Tata Motors has built a strong reputation for occupant protection in recent years, which is reflected in its cars' performance in crash safety assessments. ADAS, or Advanced Driver Assistance Systems, takes safety a step further by helping prevent road accidents in the first place. We speak with Tata Motors Chief Product Officer Mohan Savarkar to discuss how ADAS is being tuned for Indian roads, how drivers are using it, and more.
1. Are all the ADAS components used in Tata cars designed, developed and produced in India?
Our ADAS capability is built on a calibrated blend of strong in-house engineering in India and proven, global best-in-class technologies. This ensures high safety performance tailored for Indian conditions, while remaining aligned with a mature global ADAS ecosystem.
For delivering the ADAS suite of features, different hardware and software are required, which can be radars, front camera modules, and rear cross radars. Our supplier partners help us to equip our cars with these by utilising their global development engineering centres.
2. Are all the hardware components manufactured locally?
Empowering ADAS as a safety feature in a car requires a lot of hardware parts. Currently, supplier partners such as HL Klemove, Aptiv and more have design offices in India. These companies also manufacture parts in India. Some of the parts have already been localised in India, and there is a plan to localise the required parts for production at the India facility.
3. Which ADAS features are mostly utilised by Indian drivers?
In the Indian context, ADAS features that deliver the most consistent value are those focused on collision avoidance and driver assistance - such as autonomous emergency braking, forward collision warning, lane departure alerts, and blindspot monitoring.
4. How does the usage differ between rural and urban settings?
Usage patterns differ by environment: on highways and open roads, drivers tend to rely more on adaptive cruise control and lane support functions, while in urban and semiurban settings, alert-based and intervention-focused features are more frequently engaged due to dense traffic, varied road users, and higher unpredictability.
5. Is ADAS used more in cities or on highways?
Historically, ADAS has delivered maximum value on highways, where operating conditions are more structured and predictable, making features like adaptive cruise control and lane assistance highly effective.
However, as sensing, software, and AI maturity improve, we are increasingly deploying ADAS in urban environments as well, enabling safer operation amid dense, complex, and highly variable traffic conditions.
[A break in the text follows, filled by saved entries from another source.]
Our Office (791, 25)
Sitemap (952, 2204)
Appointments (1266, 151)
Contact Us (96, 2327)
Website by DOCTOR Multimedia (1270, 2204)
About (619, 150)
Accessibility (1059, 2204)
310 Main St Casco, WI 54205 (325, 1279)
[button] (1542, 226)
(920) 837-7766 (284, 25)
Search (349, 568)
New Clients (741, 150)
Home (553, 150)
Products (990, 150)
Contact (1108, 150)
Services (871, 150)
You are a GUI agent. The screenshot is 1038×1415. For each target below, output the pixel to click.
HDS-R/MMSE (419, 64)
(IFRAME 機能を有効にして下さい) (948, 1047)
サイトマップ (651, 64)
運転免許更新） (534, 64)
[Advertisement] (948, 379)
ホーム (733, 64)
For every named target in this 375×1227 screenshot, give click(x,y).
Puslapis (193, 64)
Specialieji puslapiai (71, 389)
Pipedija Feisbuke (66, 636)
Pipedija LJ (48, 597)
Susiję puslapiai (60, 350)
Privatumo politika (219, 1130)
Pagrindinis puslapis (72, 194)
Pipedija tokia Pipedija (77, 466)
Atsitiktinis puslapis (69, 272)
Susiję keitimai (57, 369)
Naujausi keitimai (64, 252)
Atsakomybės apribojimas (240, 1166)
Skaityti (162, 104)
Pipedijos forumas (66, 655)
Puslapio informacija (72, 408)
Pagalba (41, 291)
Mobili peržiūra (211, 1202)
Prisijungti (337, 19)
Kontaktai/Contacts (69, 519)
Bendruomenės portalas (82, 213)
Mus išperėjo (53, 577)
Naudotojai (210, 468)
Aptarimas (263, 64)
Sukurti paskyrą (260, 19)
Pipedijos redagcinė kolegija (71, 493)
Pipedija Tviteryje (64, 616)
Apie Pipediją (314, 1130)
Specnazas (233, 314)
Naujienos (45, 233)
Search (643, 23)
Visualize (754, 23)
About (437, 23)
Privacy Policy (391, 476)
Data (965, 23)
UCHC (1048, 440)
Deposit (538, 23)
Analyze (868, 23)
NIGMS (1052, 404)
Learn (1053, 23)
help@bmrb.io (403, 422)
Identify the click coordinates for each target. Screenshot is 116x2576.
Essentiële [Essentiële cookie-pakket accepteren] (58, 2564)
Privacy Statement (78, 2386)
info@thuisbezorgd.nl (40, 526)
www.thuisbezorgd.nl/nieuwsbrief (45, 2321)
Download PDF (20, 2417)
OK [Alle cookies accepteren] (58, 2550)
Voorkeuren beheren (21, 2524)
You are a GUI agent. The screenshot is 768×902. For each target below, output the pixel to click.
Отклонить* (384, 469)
6. How do you tune ADAS for poorly marked roads?
Unlike Western markets, India’s "road chaos" involves mixed traffic, unmarked lanes, and unpredictable elements like stray animals and jaywalkers. The industry is now leading the world in ‘Localised Sensor Fusion’, where algorithms are specifically calibrated to detect high-density two-wheeler movement and non-standard vehicle shapes (like rickshaws), ensuring that ADAS acts as an aid rather than an intrusive nuisance to the driver.
7. Which road conditions are the most difficult for ADAS to handle?
The most challenging road environments for ADAS are those with high complexity and low predictability - particularly conditions involving mixed traffic, unmarked or inconsistently marked lanes, and frequent interaction with pedestrians, cyclists, and two-wheelers.
Such scenarios place significant demands on perception, interpretation, and decision-making systems, and they underscore why robust local validation and context-specific tuning are critical to delivering safe and reliable ADAS performance.
8. Will entry-level models like the Tata Tigor and Punch add an ADAS suite?
The focus in India will remain on safety-first deployment and regulatory alignment rather than rapid autonomy adoption. Incremental deployment of Level 1 and Level 2 ADAS features will likely dominate before more advanced autonomous functions become mainstream.